She also complained about our "introduction of gangs into the story." Now, I ask you--what are
"two houses, both alike in dignity, in fair Verona, where we lay our scene, from ancient grudge break to new mutiny, where civil blood makes civil hands unclean,"
if not warring gangs? I suppose we could have set in in Scotland, and dressed everyone in tartan and called them "clans" instead, but...oh...wait...didn't Shakespeare already do one of those?
Our director cast several traditionally male characters as women. Samson, Abram, John, Tybalt and Mercutio, to be precise, and I dressed Mercutio in tight black jeans and a black satin shirt, open over a teal brocade bustier. Not to put too fine a point upon it, she looks ripe for a wardrobe malfunction. It ain't gonna happen, because the girl knows her bust and her bustier, but it's enough to keep the audience on edge, which is where we want them. It sort of pushed this lady over the edge. Not a happy camper.

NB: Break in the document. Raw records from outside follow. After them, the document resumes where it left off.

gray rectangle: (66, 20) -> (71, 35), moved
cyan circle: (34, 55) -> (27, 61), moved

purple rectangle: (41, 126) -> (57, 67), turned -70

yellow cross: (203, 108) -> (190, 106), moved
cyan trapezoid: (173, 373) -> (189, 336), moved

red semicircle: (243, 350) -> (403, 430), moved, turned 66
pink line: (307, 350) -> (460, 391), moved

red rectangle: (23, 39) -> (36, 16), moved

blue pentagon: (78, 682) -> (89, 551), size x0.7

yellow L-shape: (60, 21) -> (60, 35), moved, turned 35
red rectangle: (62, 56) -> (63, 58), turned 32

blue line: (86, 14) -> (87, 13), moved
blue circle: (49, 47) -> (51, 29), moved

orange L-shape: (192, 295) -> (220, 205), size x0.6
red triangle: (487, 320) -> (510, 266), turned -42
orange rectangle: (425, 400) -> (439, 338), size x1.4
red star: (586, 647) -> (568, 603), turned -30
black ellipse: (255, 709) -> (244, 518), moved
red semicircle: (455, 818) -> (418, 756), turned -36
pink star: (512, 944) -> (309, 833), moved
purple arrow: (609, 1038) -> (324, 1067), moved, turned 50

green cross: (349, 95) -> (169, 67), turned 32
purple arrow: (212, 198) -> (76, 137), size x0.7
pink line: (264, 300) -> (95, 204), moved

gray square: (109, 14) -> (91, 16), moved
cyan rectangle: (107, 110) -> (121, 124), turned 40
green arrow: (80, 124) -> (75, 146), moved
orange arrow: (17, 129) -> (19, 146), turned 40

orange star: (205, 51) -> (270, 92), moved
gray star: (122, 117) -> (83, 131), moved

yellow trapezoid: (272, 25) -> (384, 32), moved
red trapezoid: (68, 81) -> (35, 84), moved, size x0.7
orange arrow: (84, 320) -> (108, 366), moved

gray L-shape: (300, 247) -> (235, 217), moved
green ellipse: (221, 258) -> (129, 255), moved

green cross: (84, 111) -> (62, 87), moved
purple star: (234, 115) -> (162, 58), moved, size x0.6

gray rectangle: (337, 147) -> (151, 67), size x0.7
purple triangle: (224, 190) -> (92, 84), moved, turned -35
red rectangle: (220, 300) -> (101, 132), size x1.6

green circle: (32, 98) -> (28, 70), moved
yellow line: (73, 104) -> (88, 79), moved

Oh. She bitched about the script, as well. Apparently, she is not at all familiar with Shakespeare's bawdy humour, and thought we must have been messing with the script.
Hell, we CUT STUFF OUT to get the thing down to two hours from its normal three and a half!
And, a big HELL NO! to her suggestion that we refund her money!
We heard her out there. The scene where Merc and Ben are looking for Romeo after they have left the Cap's party (where R and J have just met) is played drunk. It's written drunk, so we played it drunk. We heard a very audible and disgusted, "Oh no! They're DRUNK!" from the audience. I'll bet you a dollar to a doughnut it was her!
I hate to tell her, but Willie the Shake has been around a lot longer than Baptists!
Behold, Dearly Beloved, life (and theater) in Williamson County, Texas.